Comment surmonter les objections commerciales
Un article invité de Julie Thomas, PDG de ValueSelling Associates

« Non » est un mot redouté dans la vente. C’est la dernière chose que la plupart des commerciaux veulent entendre lorsqu’ils essaient d’atteindre leur quota, de conclure un deal avant la fin du trimestre ou de toucher leur bonus.

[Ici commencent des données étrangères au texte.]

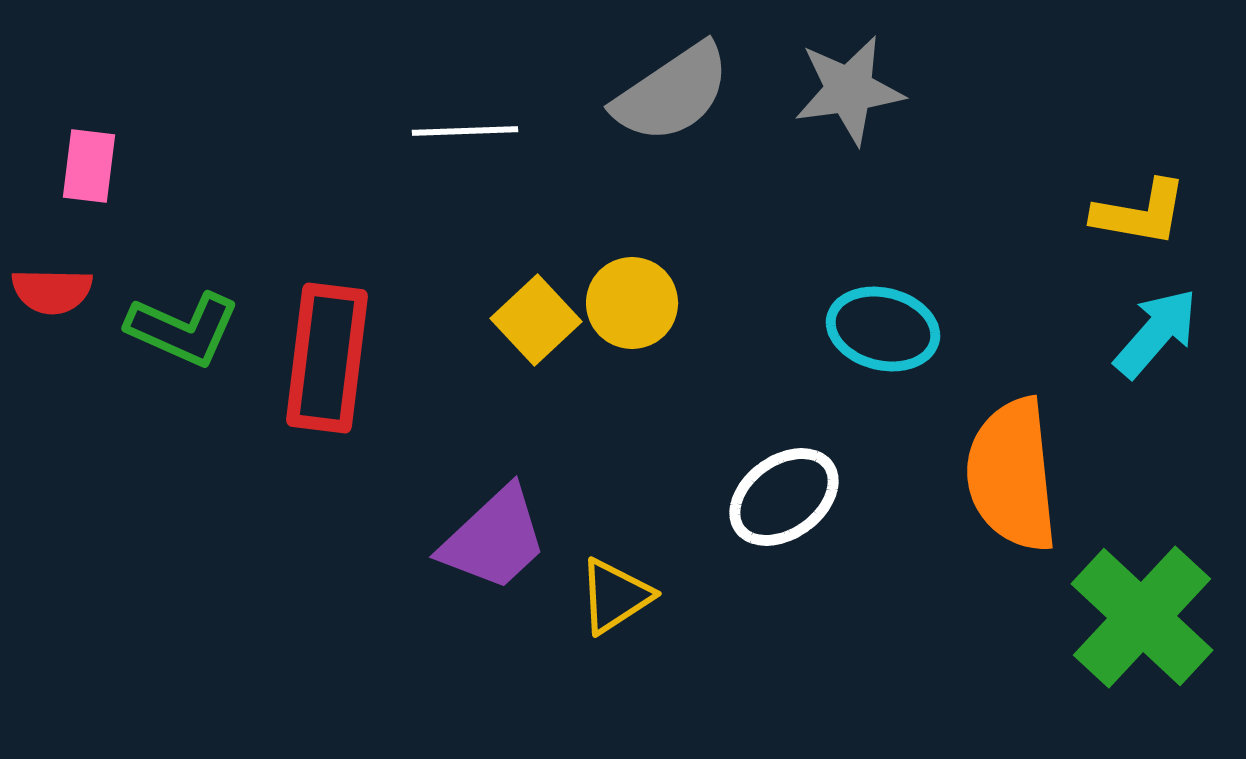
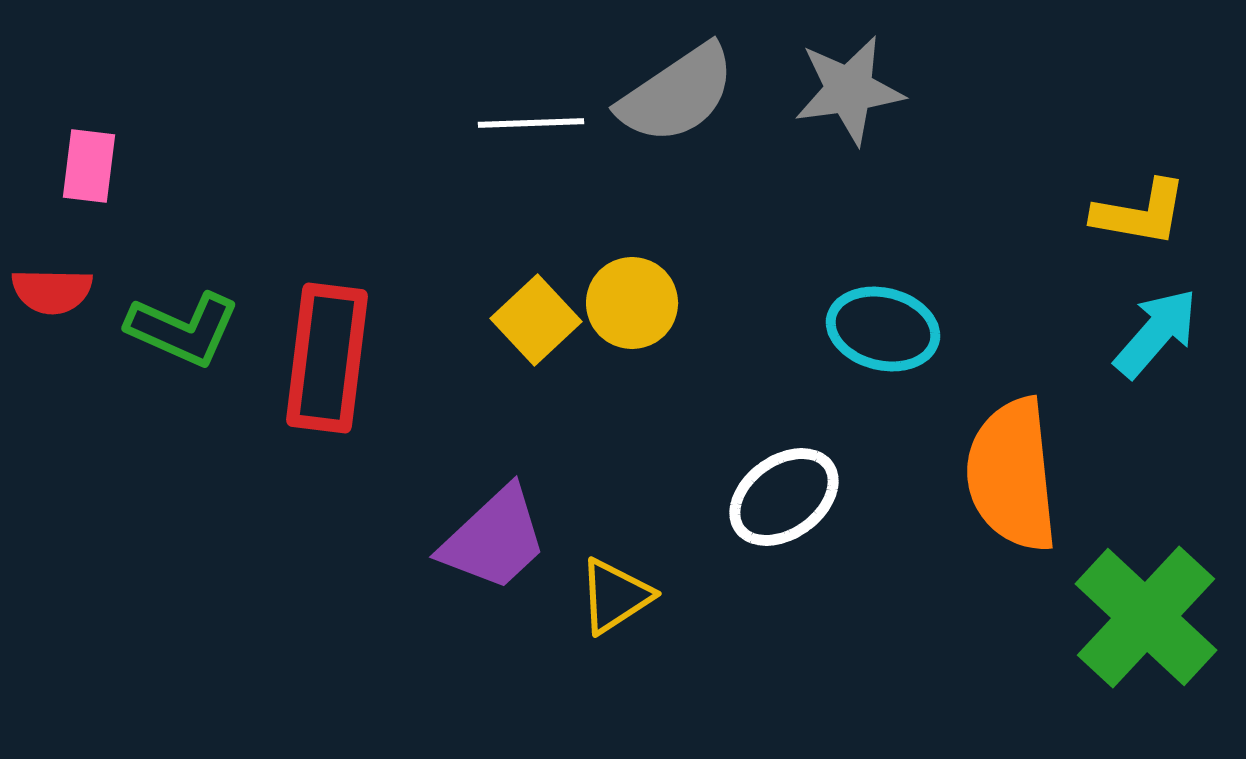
gray semicircle: moved 5 px right, 1 px down
white line: moved 66 px right, 8 px up
green cross: moved 4 px right
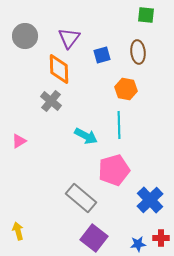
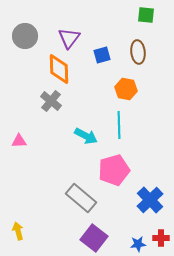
pink triangle: rotated 28 degrees clockwise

Savais-tu que, dans bien des cas, un « non » signifie « pas encore » ? Tu peux considérer les objections comme des signes indiquant que ton prospect ne va pas avancer vers l’achat de ta solution. Mais change de perspective et accueille le prochain « non ».

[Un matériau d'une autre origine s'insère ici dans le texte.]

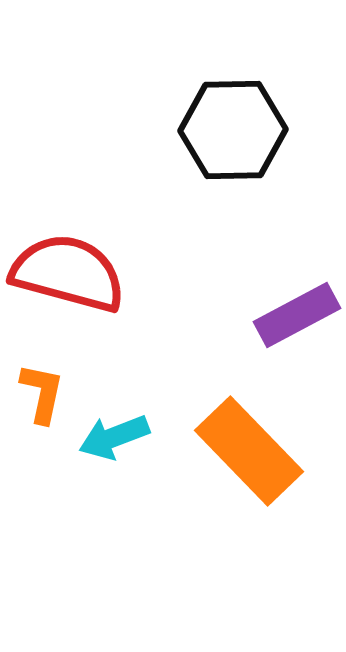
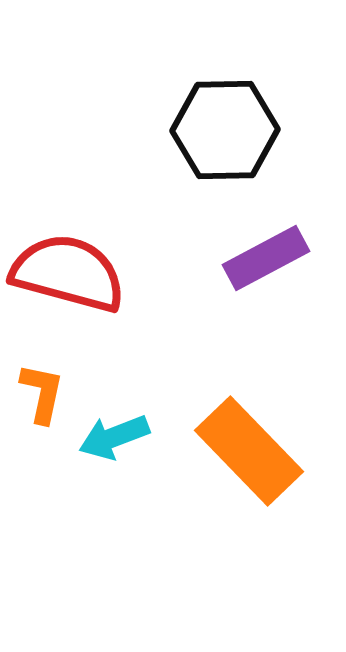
black hexagon: moved 8 px left
purple rectangle: moved 31 px left, 57 px up
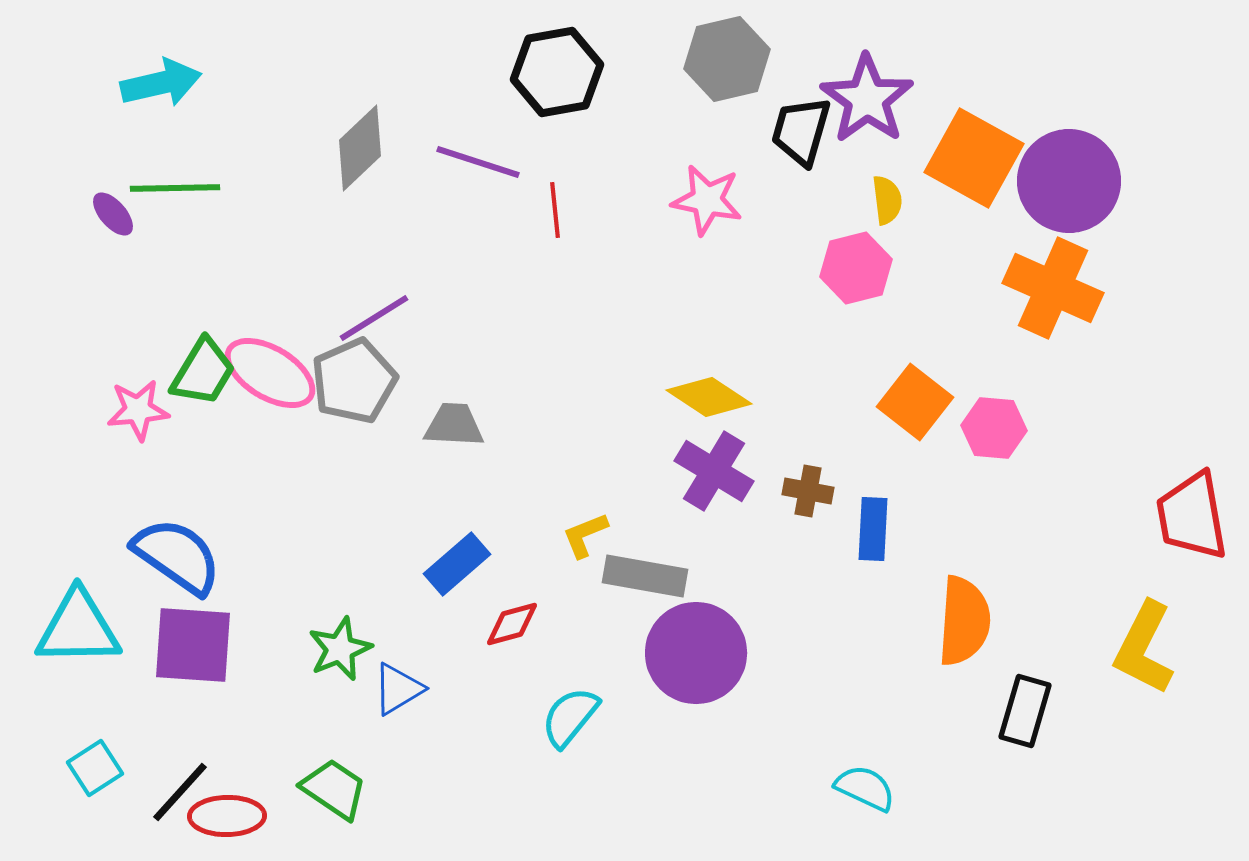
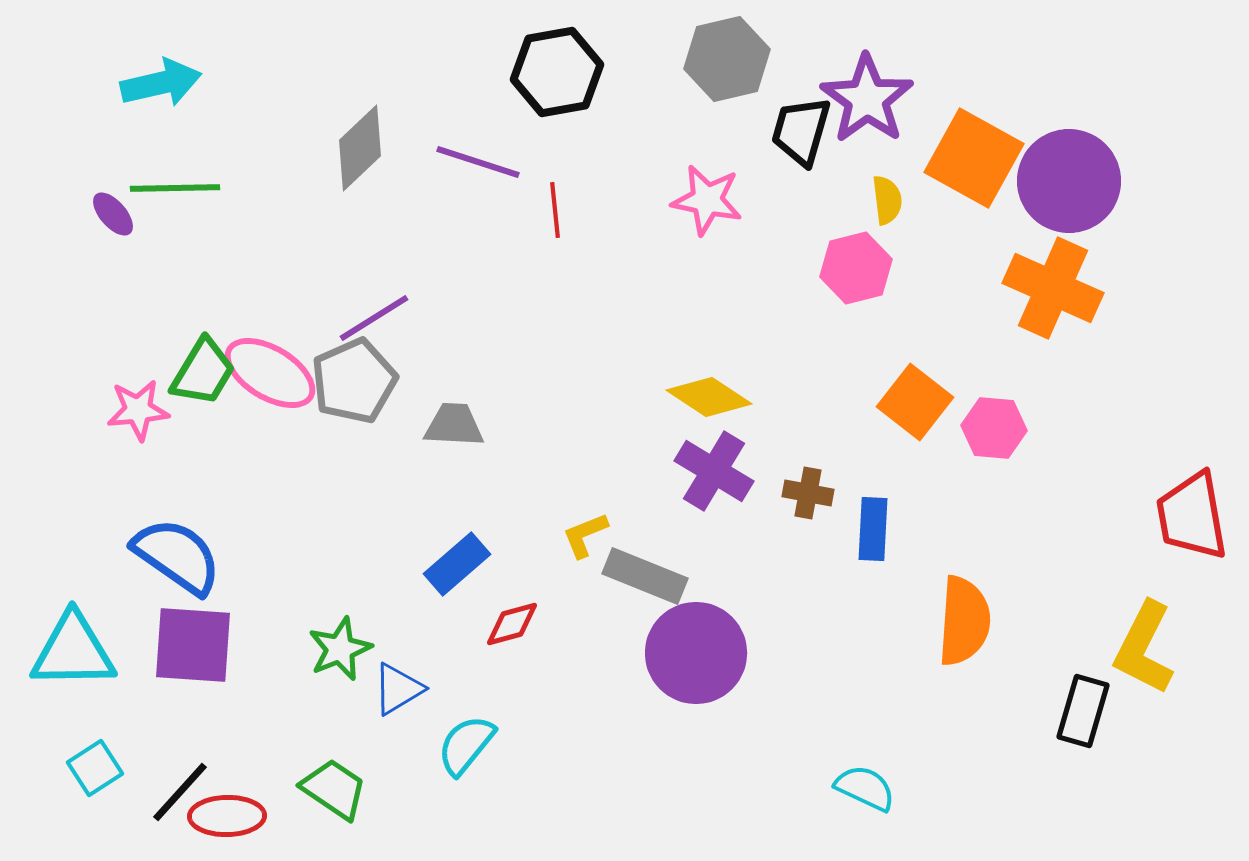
brown cross at (808, 491): moved 2 px down
gray rectangle at (645, 576): rotated 12 degrees clockwise
cyan triangle at (78, 628): moved 5 px left, 23 px down
black rectangle at (1025, 711): moved 58 px right
cyan semicircle at (570, 717): moved 104 px left, 28 px down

Si une question ou une inquiétude vient à l’esprit d’un prospect, tu veux qu’il l’exprime afin de pouvoir répondre à son objection et faire avancer le processus de vente. Si tu n’as pas connaissance de l’objection, tu risques de perdre le deal.
Examinons les types d’objections commerciales les plus courants et voyons cinq étapes concrètes pour les surmonter.

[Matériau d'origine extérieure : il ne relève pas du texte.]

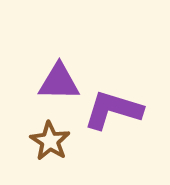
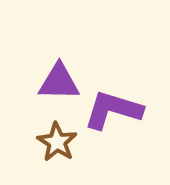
brown star: moved 7 px right, 1 px down
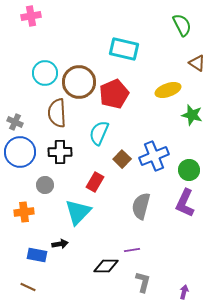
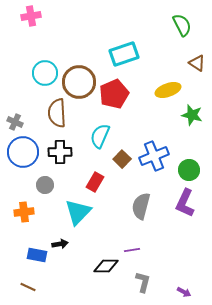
cyan rectangle: moved 5 px down; rotated 32 degrees counterclockwise
cyan semicircle: moved 1 px right, 3 px down
blue circle: moved 3 px right
purple arrow: rotated 104 degrees clockwise
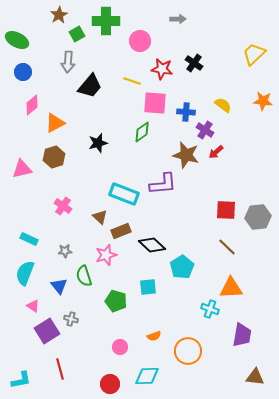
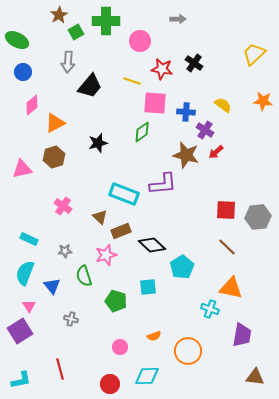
green square at (77, 34): moved 1 px left, 2 px up
blue triangle at (59, 286): moved 7 px left
orange triangle at (231, 288): rotated 15 degrees clockwise
pink triangle at (33, 306): moved 4 px left; rotated 24 degrees clockwise
purple square at (47, 331): moved 27 px left
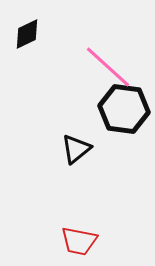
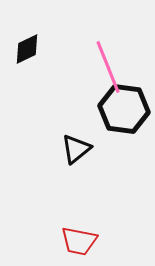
black diamond: moved 15 px down
pink line: rotated 26 degrees clockwise
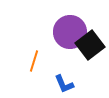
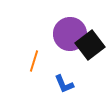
purple circle: moved 2 px down
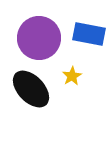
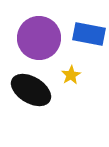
yellow star: moved 1 px left, 1 px up
black ellipse: moved 1 px down; rotated 15 degrees counterclockwise
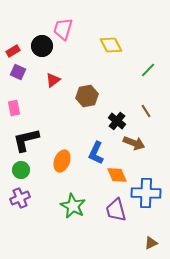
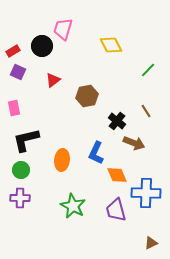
orange ellipse: moved 1 px up; rotated 15 degrees counterclockwise
purple cross: rotated 24 degrees clockwise
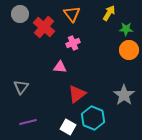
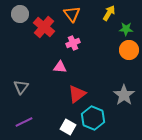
purple line: moved 4 px left; rotated 12 degrees counterclockwise
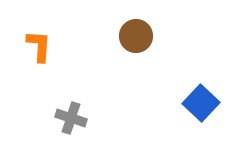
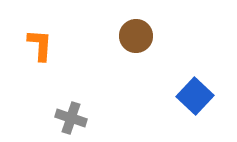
orange L-shape: moved 1 px right, 1 px up
blue square: moved 6 px left, 7 px up
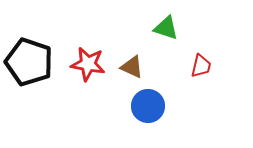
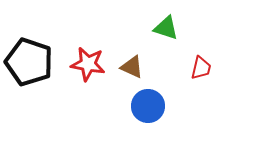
red trapezoid: moved 2 px down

3 types courants d’objections commerciales : valeur, pouvoir et plan
Une fois ton prospect qualifié, tu seras très probablement confronté à des objections relevant de ces trois catégories :
1. Valeur
Les objections liées à la valeur portent sur la question suivante : « Est-ce que cela en vaut la peine ? » Cette question concerne souvent le prix et la valeur perçue pour l’organisation. Naturellement, plus ton acheteur potentiel est convaincu de la valeur de la solution, moins tu rencontreras d’objections concernant le prix.
Les objections peuvent notamment être les suivantes :
- Ton prix est trop élevé.
- Nous nous en sortons bien avec notre solution actuelle.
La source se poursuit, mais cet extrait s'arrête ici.